La configurazione delle commissioni di disciplina come collegio perfetto non è neppure coessenziale alla funzione di valutazione e di giudizio propria di questo organo, tanto più che la variabilità numerica dei componenti è prevista talvolta anche per i collegi giurisdizionali (si veda la sentenza n. 284 del 1986).

Il decreto legislativo, nello stabilire che le riunioni delle commissioni di disciplina delle unità sanitarie locali sono valide con la presenza di due terzi dei componenti, non è quindi in contrasto, per il profilo considerato, con i principi della delega, e risponde all'esigenza di assicurare il funzionamento di un organo, che si prefigura a composizione mista e numericamente non ristretta, senza farne dipendere l'operatività dalla possibile mancata partecipazione di alcune sue componenti.

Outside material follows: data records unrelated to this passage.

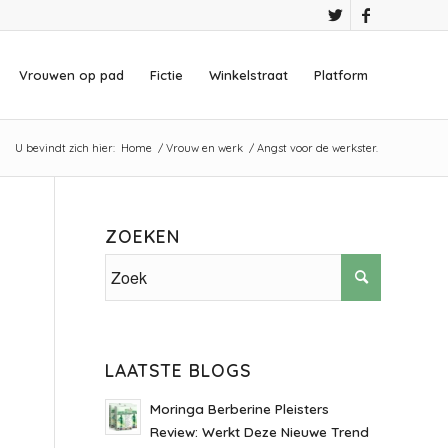
Vrouwen op pad
Fictie
Winkelstraat
Platform
U bevindt zich hier:
Home
/
Vrouw en werk
/
Angst voor de werkster.
ZOEKEN
LAATSTE BLOGS
Moringa Berberine Pleisters
Review: Werkt Deze Nieuwe Trend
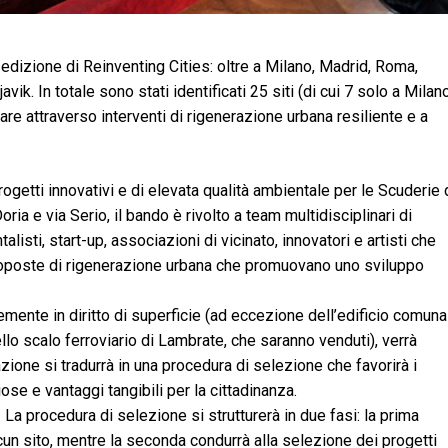
edizione di Reinventing Cities: oltre a Milano, Madrid, Roma,
k. In totale sono stati identificati 25 siti (di cui 7 solo a Milan
care attraverso interventi di rigenerazione urbana resiliente e a
ogetti innovativi e di elevata qualità ambientale per le Scuderie
oria e via Serio, il bando è rivolto a team multidisciplinari di
talisti, start-up, associazioni di vicinato, innovatori e artisti che
roposte di rigenerazione urbana che promuovano uno sviluppo
mente in diritto di superficie (ad eccezione dell’edificio comuna
ello scalo ferroviario di Lambrate, che saranno venduti), verrà
zione si tradurrà in una procedura di selezione che favorirà i
ose e vantaggi tangibili per la cittadinanza.
 La procedura di selezione si strutturerà in due fasi: la prima
cun sito, mentre la seconda condurrà alla selezione dei progetti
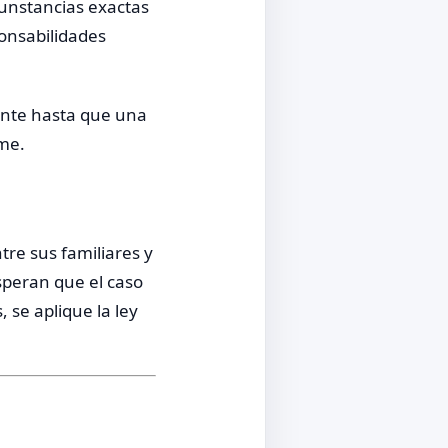
cunstancias exactas
ponsabilidades
ente hasta que una
rme.
re sus familiares y
speran que el caso
 se aplique la ley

Il dubbio di legittimità costituzionale, prospettato in riferimento all'art. 76 della Costituzione, non è pertanto fondato.

5.- Le questioni non sono fondate neppure in riferimento agli artt. 24 e 97 della Costituzione.

Il diritto di difesa non si estende nel suo pieno contenuto oltre la sfera della giurisdizione sino a coprire ogni procedimento contenzioso di natura amministrativa, ma rispecchia un valore inerente ai diritti inviolabili della persona e contribuisce a dare concreto spessore anche all'imparzialità dell'Amministrazione, che nell'esercizio della potestà sanzionatoria deve porre l'incolpato in grado di far ascoltare e valutare le proprie ragioni da chi è chiamato a decidere. Lo stesso principio concorre ad integrare ed a rendere effettivo anche il criterio di buon andamento, che, in un procedimento destinato ad incidere direttamente e profondamente sulla condizione di chi vi è sottoposto, richiede la raccolta di ogni elemento valutativo, garantendo all'incolpato la possibilità di contribuire a questa acquisizione.

Una volta assicurate la partecipazione dell'interessato e la presenza per la deliberazione disciplinare dei soli componenti della commissione che hanno assistito all'intera trattazione orale, i principi costituzionali sopra richiamati non sono lesi dalla composizione non totalitaria del collegio.

PER QUESTI MOTIVI

LA CORTE COSTITUZIONALE

riuniti i giudizi, dichiara non fondate le questioni di legittimità costituzionale dell'art. 61, quarto comma, del d.P.R. 20 dicembre 1979, n. 761 (Stato giuridico del personale delle unità sanitarie locali), sollevate, in riferimento agli artt. 24, 76 e 97 della Costituzione, dal Tribunale amministrativo regionale per la Sicilia, sezione staccata di Catania, con le ordinanze indicate in epigrafe.

Così deciso in Roma, nella sede della Corte costituzionale, Palazzo della Consulta, il 5 aprile 1995.

Antonio BALDASSARRE, Presidente

Cesare MIRABELLI, Redattore

Depositata in cancelleria il 14 aprile 1995.